Interview with S12 GSW on 9/23/10 at 9:00 AM revealed she was responsible for the initial assessment on patient #1 and on admit, it was determined that the patient would return to the nursing home. S12 stated she attended the Weekly Patient Staffing where all patient concerns were discussed. S12 also stated that unless there was a problem brought to her attention with the initial discharge plan, she only provided follow-up at discharge. If there was a problem, staff informed her and she would contact the family at that time.

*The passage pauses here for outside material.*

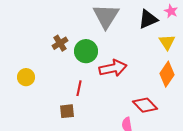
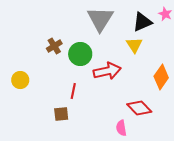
yellow triangle: (167, 42) -> (134, 45), moved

S12 recalled patient #1 was supposed to return to Entity A nursing home at discharge and she had not heard of any concerns with the plan. On the day of patient #1's discharge, she contacted Entity A and was told the husband had "taken her out". S12 indicated Entity A had not contacted Cornerstone about any change of discharge destination. S12 stated she called the patient #1's husband to inform him the physician had discharged his wife and he told her "well, I guess we will have to call (Entity A)". S12 further recalled she called Entity A and was told they did not have a bed for patient #1. S12 stated when she talked with the husband about this he did not tell her he could not take the patient home and further indicated if he had told her he could not, then she would have found her another nursing home for the patient. When questioned, S12 stated she talked with the husband that day and he was aware that if he could not take patient #1 home, she would find a nursing home for her. S12 stated the Case Manager would also have recommended not discharging patient #1 at that time in order contact the Medicare Administration for an extension of the patient's stay and to find placement. S12 repeated the statement that the husband never told her he could not take his wife home at discharge. S12 confirmed there was no documented evidence to verify the decision for patient #1 to be discharged home rather than the nursing home. Review of nurse notes dated 7/23/10 revealed patient #1 was "discharged home with her husband per private vehicle-instructions given to husband and prescriptions for home use".